Exercise
In the entries below, every line that contains "zakresu" must be located and copied.

Saved entries:
....................
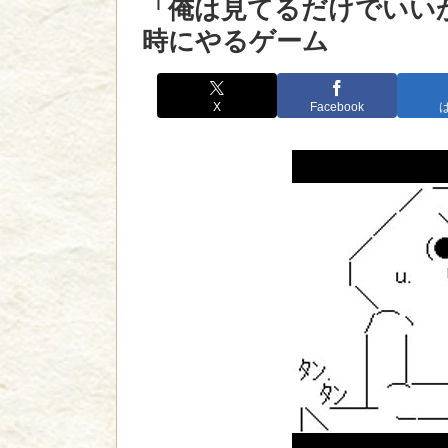
「俺は見てるだけでいい
時にやるゲーム
X
Facebook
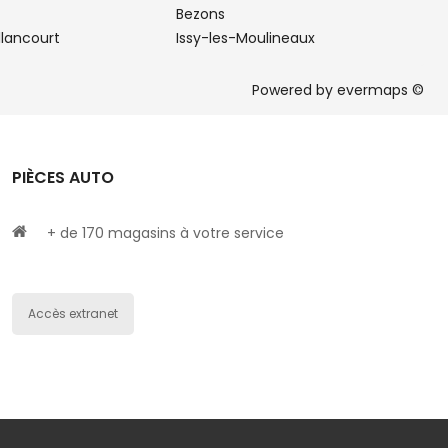
Bezons
llancourt
Issy-les-Moulineaux
Powered by
evermaps ©
PIÈCES AUTO
+ de 170 magasins à votre service
Accès extranet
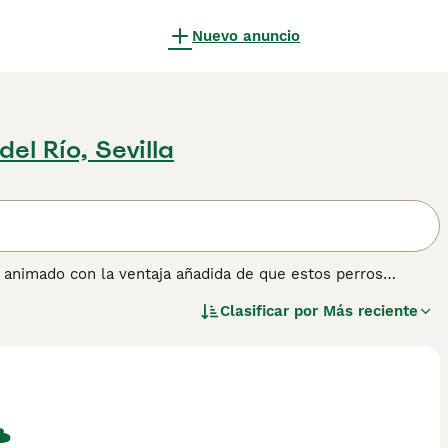
Nuevo anuncio
del Río, Sevilla
 animado con la ventaja añadida de que estos perros
significa que son excelentes compañeros. Al Pequeño Perro
Clasificar por
Más reciente
cluidos en todo lo que sucede en el hogar, y aunque son
e merecen en otras partes del mundo, España incluida.
er información sobre esta raza de perro.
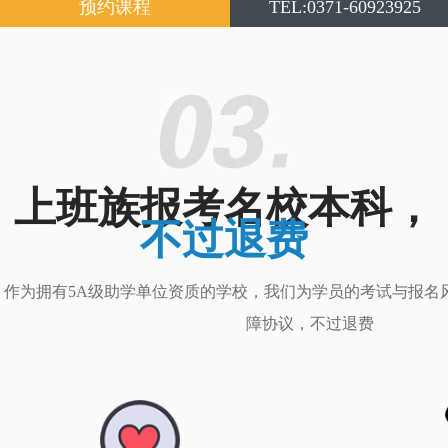
预约课程
TEL:0371-60923925
上班族报考名校本科，
不过退费
作为拥有5A级助学单位资质的学校，我们为学员的考试与报名
障协议，不过退费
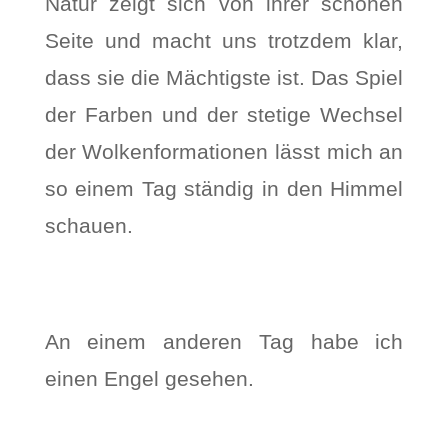
Natur zeigt sich von ihrer schönen
Seite und macht uns trotzdem klar,
dass sie die Mächtigste ist. Das Spiel
der Farben und der stetige Wechsel
der Wolkenformationen lässt mich an
so einem Tag ständig in den Himmel
schauen.
An einem anderen Tag habe ich
einen Engel gesehen.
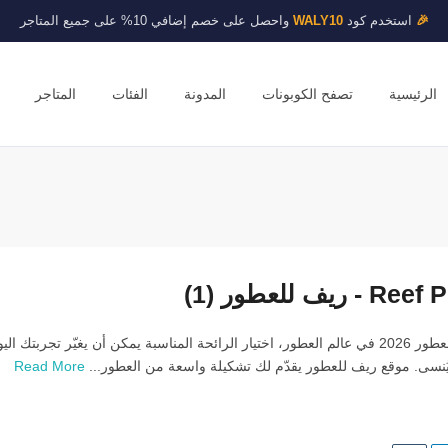
🎉
استخدم كود
WALY10
واحصل على خصم إضافي 10% على جميع المتاجر
الرئيسية
تصفح الكوبونات
المدونة
الفئات
المتاجر
يف للعطور (1)
كود خصم ريف للعطور 2026 في عالم العطور، اختيار الرائحة المناسبة يمكن أن يغيّر تجربتك ال
ا يُنسى. موقع ريف للعطور يقدّم لك تشكيلة واسعة من العطور...
Read More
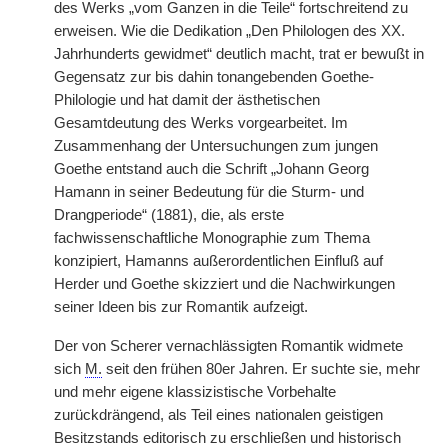
des Werks „vom Ganzen in die Teile“ fortschreitend zu
erweisen. Wie die Dedikation „Den Philologen des XX.
Jahrhunderts gewidmet“ deutlich macht, trat er bewußt in
Gegensatz zur bis dahin tonangebenden Goethe-
Philologie und hat damit der ästhetischen
Gesamtdeutung des Werks vorgearbeitet. Im
Zusammenhang der Untersuchungen zum jungen
Goethe entstand auch die Schrift „Johann Georg
Hamann in seiner Bedeutung für die Sturm- und
Drangperiode“ (1881), die, als erste
fachwissenschaftliche Monographie zum Thema
konzipiert, Hamanns außerordentlichen Einfluß auf
Herder und Goethe skizziert und die Nachwirkungen
seiner Ideen bis zur Romantik aufzeigt.
Der von Scherer vernachlässigten Romantik widmete
sich
M.
seit den frühen 80er Jahren. Er suchte sie, mehr
und mehr eigene klassizistische Vorbehalte
zurückdrängend, als Teil eines nationalen geistigen
Besitzstands editorisch zu erschließen und historisch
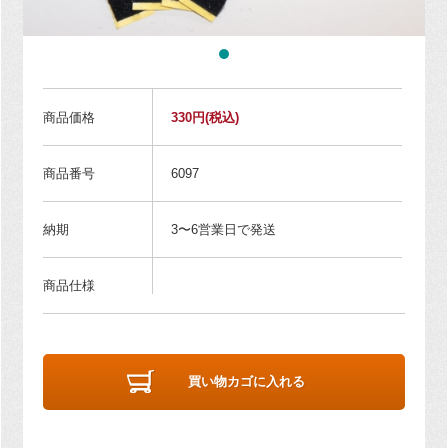
商品価格
330円
(税込)
商品番号
6097
納期
3〜6営業日で発送
商品仕様
買い物カゴに入れる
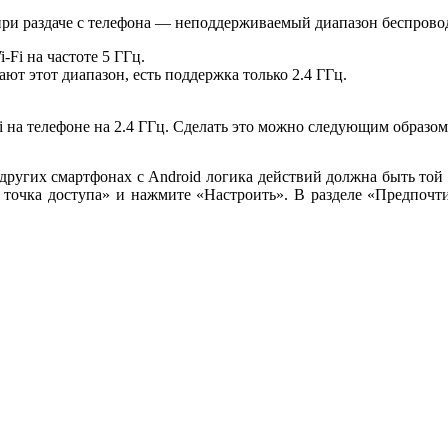
 при раздаче с телефона — неподдерживаемый диапазон беспрово
Fi на частоте 5 ГГц.
ют этот диапазон, есть поддержка только 2.4 ГГц.
i на телефоне на 2.4 ГГц. Сделать это можно следующим образом
 других смартфонах с Android логика действий должна быть т
 точка доступа» и нажмите «Настроить». В разделе «Предпочт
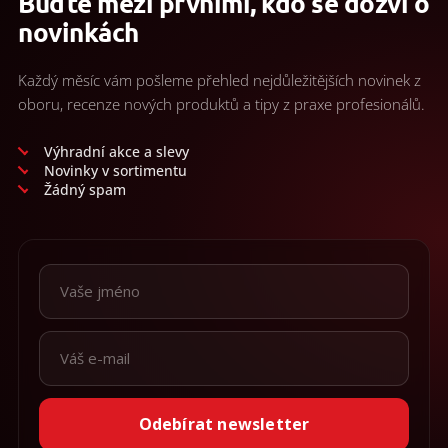
Buďte mezi prvními, kdo se dozví o
novinkách
Každý měsíc vám pošleme přehled nejdůležitějších novinek z
oboru, recenze nových produktů a tipy z praxe profesionálů.
Výhradní akce a slevy
Novinky v sortimentu
Žádný spam
Odebírat newsletter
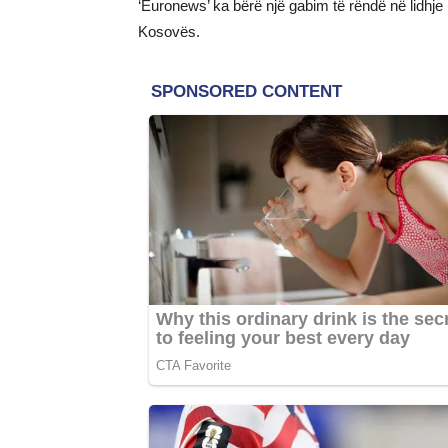
‘Euronews’ ka bërë një gabim të rëndë në lidhje m
Kosovës.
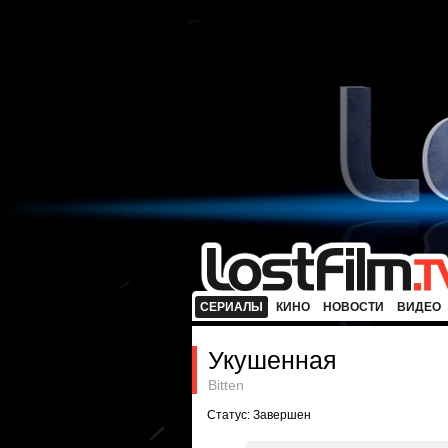
СЕРИАЛЫ
КИНО
НОВОСТИ
ВИДЕО
Укушенная
Bitten
Статус: Завершен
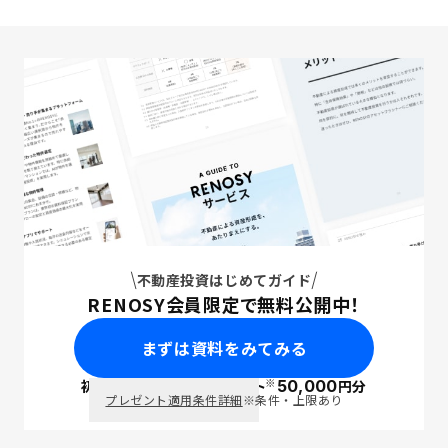
不動産投資はじめてガイド
RENOSY会員限定で無料公開中！
まずは資料をみてみる
※
初回面談で
ポイント
50,000
円分
PayPay
プレゼント適用条件詳細
※条件・上限あり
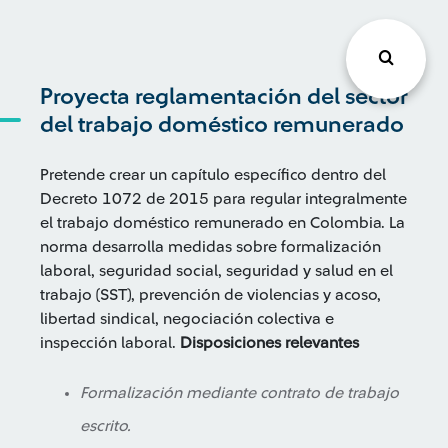
Proyecta reglamentación del sector
del trabajo doméstico remunerado
Pretende crear un capítulo específico dentro del
Decreto 1072 de 2015 para regular integralmente
el trabajo doméstico remunerado en Colombia. La
norma desarrolla medidas sobre formalización
laboral, seguridad social, seguridad y salud en el
trabajo (SST), prevención de violencias y acoso,
libertad sindical, negociación colectiva e
inspección laboral.
Disposiciones relevantes
Formalización mediante contrato de trabajo
escrito.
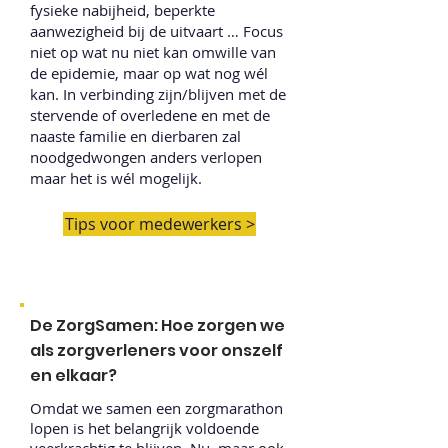
fysieke nabijheid, beperkte
aanwezigheid bij de uitvaart … Focus
niet op wat nu niet kan omwille van
de epidemie, maar op wat nog wél
kan. In verbinding zijn/blijven met de
stervende of overledene en met de
naaste familie en dierbaren zal
noodgedwongen anders verlopen
maar het is wél mogelijk.
Tips voor medewerkers >
De ZorgSamen: Hoe zorgen we
als zorgverleners voor onszelf
en elkaar?
Omdat we samen een zorgmarathon
lopen is het belangrijk voldoende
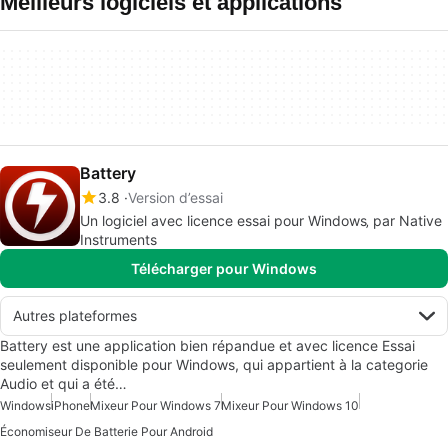
Meilleurs logiciels et applications
Battery
3.8
Version d’essai
Un logiciel avec licence essai pour Windows‚ par Native
Instruments
Télécharger pour Windows
Autres plateformes
Battery est une application bien répandue et avec licence Essai
seulement disponible pour Windows, qui appartient à la categorie
Audio et qui a été…
Windows
iPhone
Mixeur Pour Windows 7
Mixeur Pour Windows 10
Économiseur De Batterie Pour Android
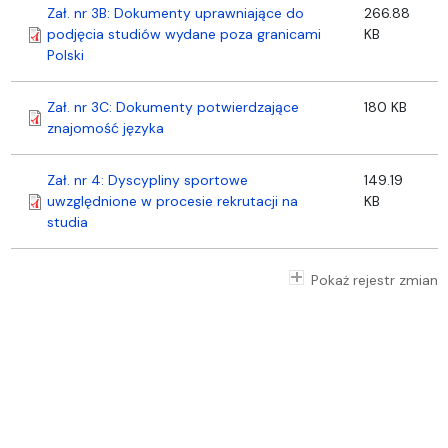
Zał. nr 3B: Dokumenty uprawniające do
266.88
podjęcia studiów wydane poza granicami
KB
Polski
Zał. nr 3C: Dokumenty potwierdzające
180 KB
znajomość języka
Zał. nr 4: Dyscypliny sportowe
149.19
uwzględnione w procesie rekrutacji na
KB
studia
Pokaż rejestr zmian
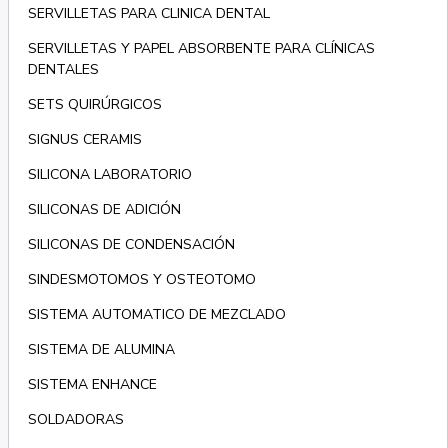
SERVILLETAS PARA CLINICA DENTAL
SERVILLETAS Y PAPEL ABSORBENTE PARA CLÍNICAS
DENTALES
SETS QUIRÚRGICOS
SIGNUS CERAMIS
SILICONA LABORATORIO
SILICONAS DE ADICIÓN
SILICONAS DE CONDENSACIÓN
SINDESMOTOMOS Y OSTEOTOMO
SISTEMA AUTOMATICO DE MEZCLADO
SISTEMA DE ALUMINA
SISTEMA ENHANCE
SOLDADORAS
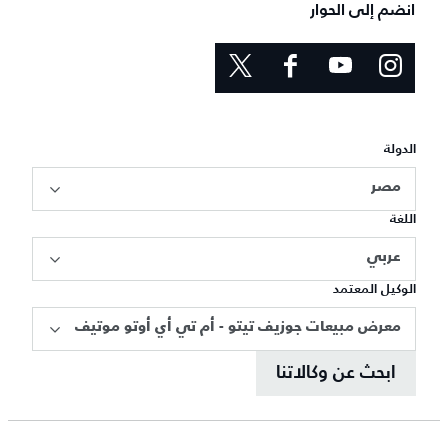
انضم إلى الحوار
الدولة
مصر
اللغة
عربي
الوكيل المعتمد
معرض مبيعات جوزيف تيتو - أم تي أي أوتو موتيف
ابحث عن وكالاتنا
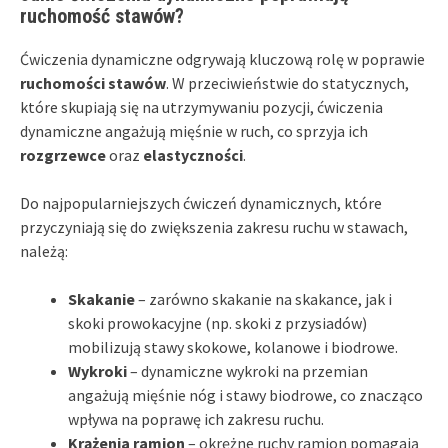
ruchomość stawów?
Ćwiczenia dynamiczne odgrywają kluczową rolę w poprawie
ruchomości stawów
. W przeciwieństwie do statycznych,
które skupiają się na utrzymywaniu pozycji, ćwiczenia
dynamiczne angażują mięśnie w ruch, co sprzyja ich
rozgrzewce
oraz
elastyczności
.
Do najpopularniejszych ćwiczeń dynamicznych, które
przyczyniają się do zwiększenia zakresu ruchu w stawach,
należą:
Skakanie
– zarówno skakanie na skakance, jak i
skoki prowokacyjne (np. skoki z przysiadów)
mobilizują stawy skokowe, kolanowe i biodrowe.
Wykroki
– dynamiczne wykroki na przemian
angażują mięśnie nóg i stawy biodrowe, co znacząco
wpływa na poprawę ich zakresu ruchu.
Krążenia ramion
– okrężne ruchy ramion pomagają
....................
Answer space
przyczyniają się do zwiększenia zakresu ruchu w stawach,
wpływa na poprawę ich zakresu ruchu.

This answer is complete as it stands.